Tufan Türenç: Fazıl Say'ın şeytanı tuşa getirdiği kırk beş dakika

Tufan TÜRENÇ
Haberin Devamı

Fazıl Say'ın bir süper yetenek olduğunu piyanosunun başına oturup çalmaya başladığında anlıyorsunuz.

Bazen deniz kıyısında sevdiği kadınla huzurlu bir gezinti yapan mahcup bir áşık, bazen dik yamaçlara tırmanan bir dağcı, bazen de insanüstü hızla koşan bir atlet oluyor tuşların üzerinde dolaşırken.

Bazen bir gladyatör gibi piyanosuyla savaşıyor.

Bazen bir anne sevecenliğiyle okşuyor onu...

Ama esas onun dehasını derinliğine anlayabilmek için yazdığı kitabı okumak gerekir.(*)

Onun satırlarına dalınca beynindeki yanardağların birbiri ardına infilak ettiğini duyuyorsunuz.

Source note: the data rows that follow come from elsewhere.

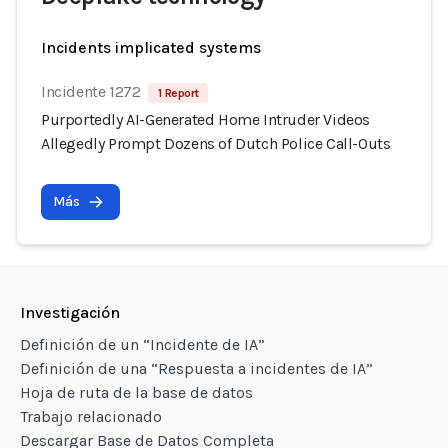
Incidents implicated systems
Incidente 1272
1 Report
Purportedly AI-Generated Home Intruder Videos
Allegedly Prompt Dozens of Dutch Police Call-Outs
Más
Investigación
Definición de un “Incidente de IA”
Definición de una “Respuesta a incidentes de IA”
Hoja de ruta de la base de datos
Trabajo relacionado
Descargar Base de Datos Completa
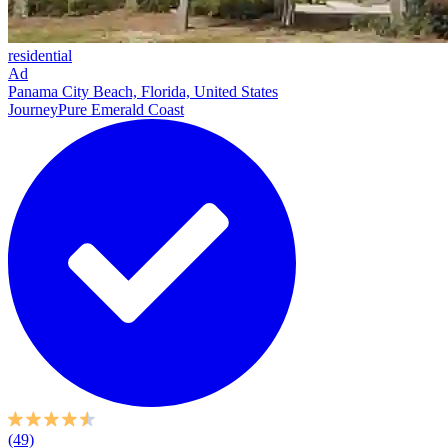
residential
Ad
Panama City Beach, Florida, United States
JourneyPure Emerald Coast
(49)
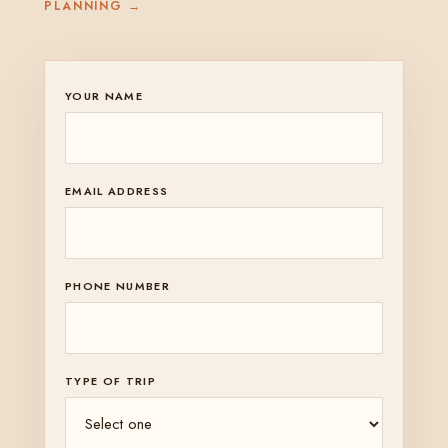
PLANNING →
YOUR NAME
EMAIL ADDRESS
PHONE NUMBER
TYPE OF TRIP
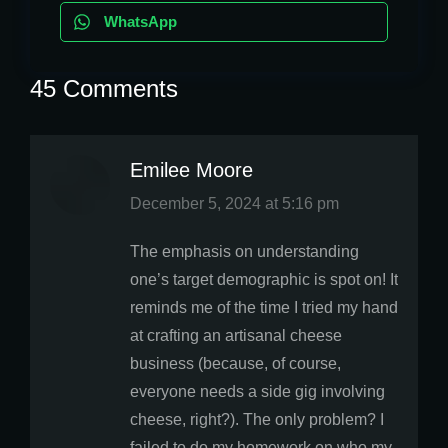
WhatsApp
45 Comments
Emilee Moore
says:
December 5, 2024 at 5:16 pm
The emphasis on understanding
one’s target demographic is spot on! It
reminds me of the time I tried my hand
at crafting an artisanal cheese
business (because, of course,
everyone needs a side gig involving
cheese, right?). The only problem? I
failed to do my homework on who my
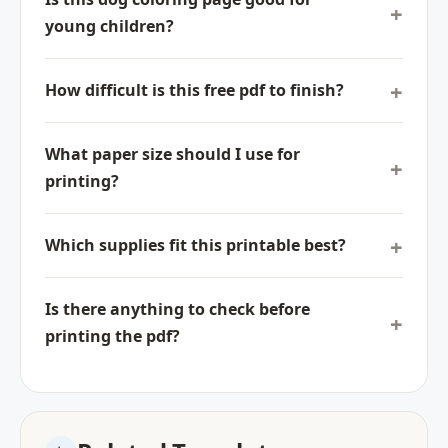
young children?
How difficult is this free pdf to finish?
What paper size should I use for
printing?
Which supplies fit this printable best?
Is there anything to check before
printing the pdf?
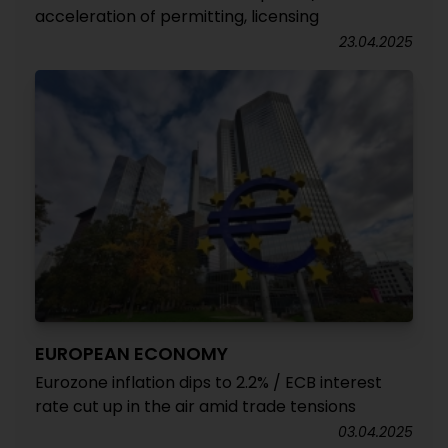
acceleration of permitting, licensing
23.04.2025
EUROPEAN ECONOMY
Eurozone inflation dips to 2.2% / ECB interest
rate cut up in the air amid trade tensions
03.04.2025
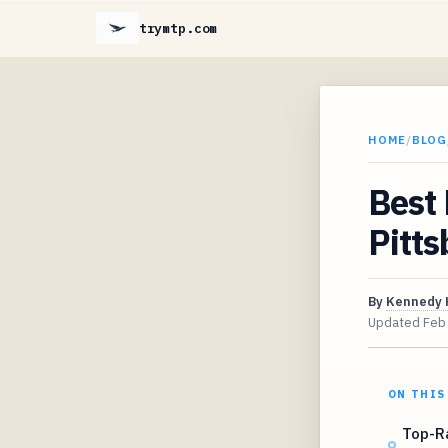
trymtp.com
HOME
/
BLOG
Best 
Pitts
By
Kennedy 
Updated
Feb
ON THIS
Top-Ra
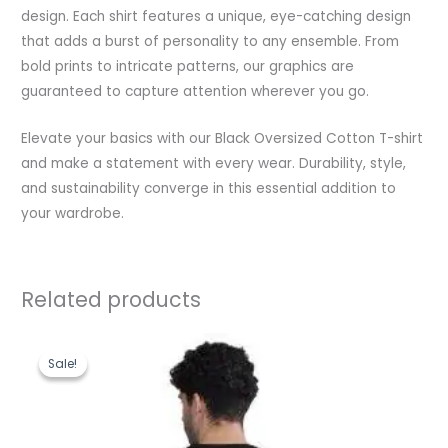
design. Each shirt features a unique, eye-catching design
that adds a burst of personality to any ensemble. From
bold prints to intricate patterns, our graphics are
guaranteed to capture attention wherever you go.
Elevate your basics with our Black Oversized Cotton T-shirt
and make a statement with every wear. Durability, style,
and sustainability converge in this essential addition to
your wardrobe.
Related products
Original
Current
price
price
Sale!
Sale!
was:
is:
₹1,199.00.
₹489.00.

Yılda ortalama 100 konser veren Fazıl Say, daha doğru dürüst konuşamadığı yıllarda kendisi için alınan oyuncak müzik aletleriyle duyduğu bütün ezleri çaldığını yazıyor.

* * *

Say 4 yaşından beri kendisine piyanoyu sevdiren hocacı Mithat Fenmen'i 12 yaşında konservatuvara girdikten birkaç ay sonra yitirir.

Bu acıyı duygu dolu satırlarla dile getirir:

‘‘Bunu aklıma hiç getirmemiştim. Hayalet gibi gezinmeye başladım. Soğuk ve yağmurlu bir günde cenazesi kaldırıldı. Cebeci Mezarlığı'na gittik. Çok üşüdüm. Yaşamım boyunca böyle üşümedim hiç.’’

Fazıl Say bu zor günlerden sonrasını şöyle anlatır:

‘‘Kámuran Gürdemir yaşamımın en önemli döneminde hocam olmuştur: On iki yaşımdan on yedi yaşıma kadar. Şöyle demeliyim: Onunla çalışmaya başladığımda bir çocuktum, konservatuvarı bitirdiğimde bir piyanisttim.

....K*amuran hoca için ders vermek, öğrencisine kendisini adamaktı. Bizi adam etmeye ant içmiş gibiydi.’’

Say bu dönemi, zor yapıtların üstesinden gelme dönemi olarak tanımlar:

‘‘Beethoven'ı kavramak için beynimin zonkladığını bilirim. Ama birkaç dakika sonra beynimde damarlar açılır, içine Beethoven sonatının koca bir bölümü akmaya başlardı.’’

* * *

1987'de konservatuvarı bitirdikten sonra burs alarak Düsseldorf'a giden Say, David Levine'nin öğrencisi olur.

Dört yıl birlikte çalışırlar. Bu dönemde David Levine'nin kendisine Mozart'ı çalarken bu müzik dehasını ‘‘hissetmekten korkmamayı’’ aşıladığını yazar.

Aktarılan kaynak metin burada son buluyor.